* **WHAT YOU SHOULD DO**:
Starting at the line that contains "эти вещи. Раз", transcribe each line exactly through the last line of the data. Include nothing else.

* **EXERCISE MATERIAL**:
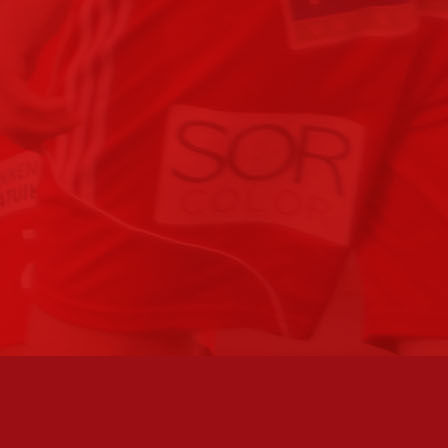
FC JAZZ UUTISKIRJE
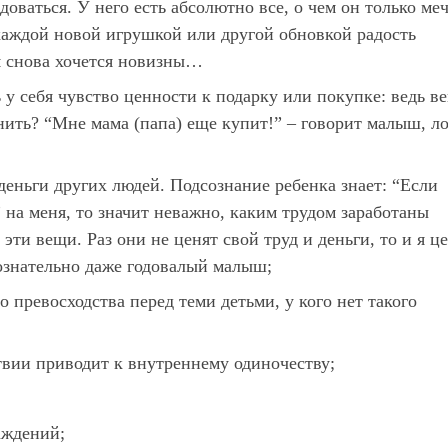
доваться. У него есть абсолютно все, о чем он только ме
 каждой новой игрушкой или другой обновкой радость
м снова хочется новизны…
 у себя чувство ценности к подарку или покупке: ведь в
енить? “Мне мама (папа) еще купит!” – говорит малыш, л
деньги других людей. Подсознание ребенка знает: “Если
 на меня, то значит неважно, каким трудом заработаны
эти вещи. Раз они не ценят свой труд и деньги, то и я ц
сознательно даже годовалый малыш;
о превосходства перед теми детьми, у кого нет такого
твии приводит к внутреннему одиночеству;
аждений;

* **ANSWER BOX**:
эти вещи. Раз они не ценят свой труд и деньги, то и я ц
сознательно даже годовалый малыш;
о превосходства перед теми детьми, у кого нет такого
твии приводит к внутреннему одиночеству;
аждений;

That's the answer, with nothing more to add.